**Problem statement:**
Only one stretch of the data below is needed: the line with "Send Inquiry" through the last line. Output it exactly and drop the pictures.

(Beginning of Input material)

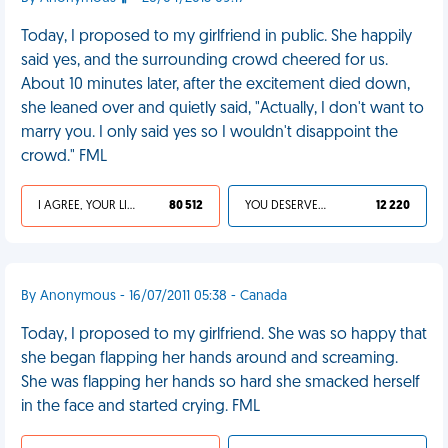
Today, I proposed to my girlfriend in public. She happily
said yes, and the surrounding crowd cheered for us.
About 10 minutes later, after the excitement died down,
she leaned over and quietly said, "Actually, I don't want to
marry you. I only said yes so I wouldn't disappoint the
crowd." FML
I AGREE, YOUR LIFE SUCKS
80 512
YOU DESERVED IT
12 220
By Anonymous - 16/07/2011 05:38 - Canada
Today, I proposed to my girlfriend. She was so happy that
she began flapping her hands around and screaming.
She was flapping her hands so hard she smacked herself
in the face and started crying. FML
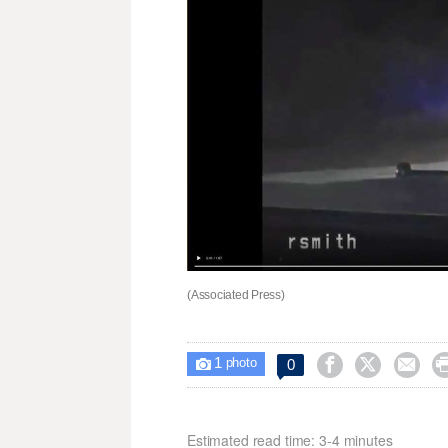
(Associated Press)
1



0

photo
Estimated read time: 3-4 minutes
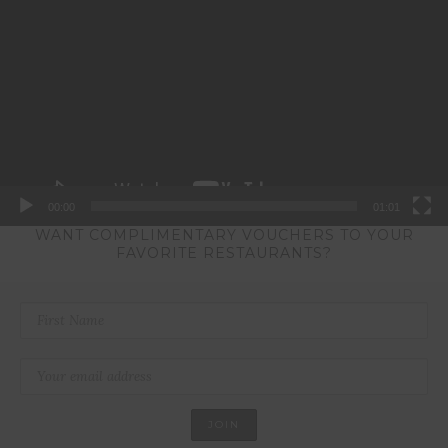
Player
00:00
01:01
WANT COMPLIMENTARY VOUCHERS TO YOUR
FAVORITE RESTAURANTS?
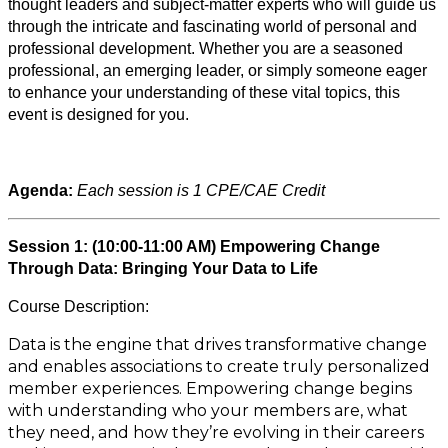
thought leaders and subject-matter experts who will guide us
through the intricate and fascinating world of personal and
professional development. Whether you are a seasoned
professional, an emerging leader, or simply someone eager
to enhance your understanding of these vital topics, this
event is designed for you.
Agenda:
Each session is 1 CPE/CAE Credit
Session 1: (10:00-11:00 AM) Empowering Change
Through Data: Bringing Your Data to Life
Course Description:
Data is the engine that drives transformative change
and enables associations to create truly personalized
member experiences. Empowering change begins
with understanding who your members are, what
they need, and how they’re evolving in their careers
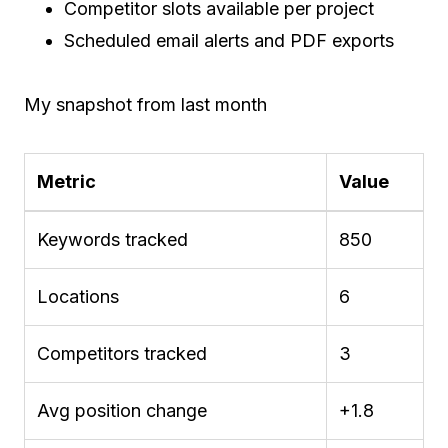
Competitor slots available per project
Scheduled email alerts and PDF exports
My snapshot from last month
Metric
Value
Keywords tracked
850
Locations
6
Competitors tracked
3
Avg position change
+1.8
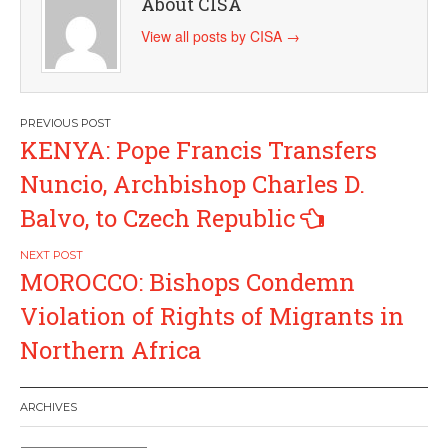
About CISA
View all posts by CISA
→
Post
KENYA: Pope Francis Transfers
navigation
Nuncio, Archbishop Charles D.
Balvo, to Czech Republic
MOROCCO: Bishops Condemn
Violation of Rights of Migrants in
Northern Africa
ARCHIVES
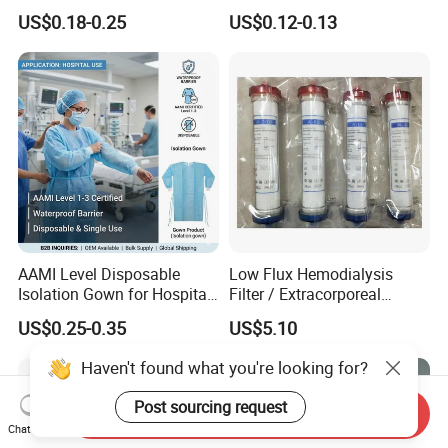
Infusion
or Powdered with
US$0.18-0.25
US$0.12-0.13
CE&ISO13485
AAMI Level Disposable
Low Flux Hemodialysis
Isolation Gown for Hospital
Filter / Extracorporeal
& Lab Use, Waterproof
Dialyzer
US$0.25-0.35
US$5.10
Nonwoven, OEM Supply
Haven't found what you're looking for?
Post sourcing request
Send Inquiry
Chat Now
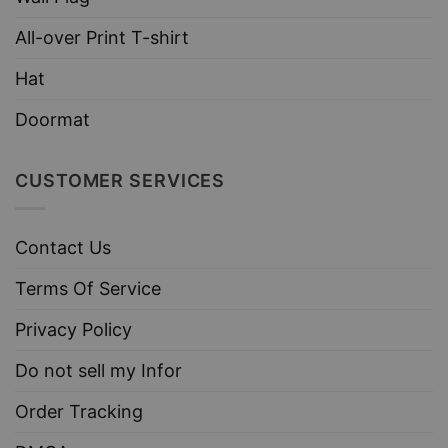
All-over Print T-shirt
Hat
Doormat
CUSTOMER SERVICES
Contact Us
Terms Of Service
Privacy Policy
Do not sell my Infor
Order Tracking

(End of Input material)

**Problem solution:**
Send Inquiry
Chat Now
All-over Print T-shirt
Hat
Doormat
CUSTOMER SERVICES
Contact Us
Terms Of Service
Privacy Policy
Do not sell my Infor
Order Tracking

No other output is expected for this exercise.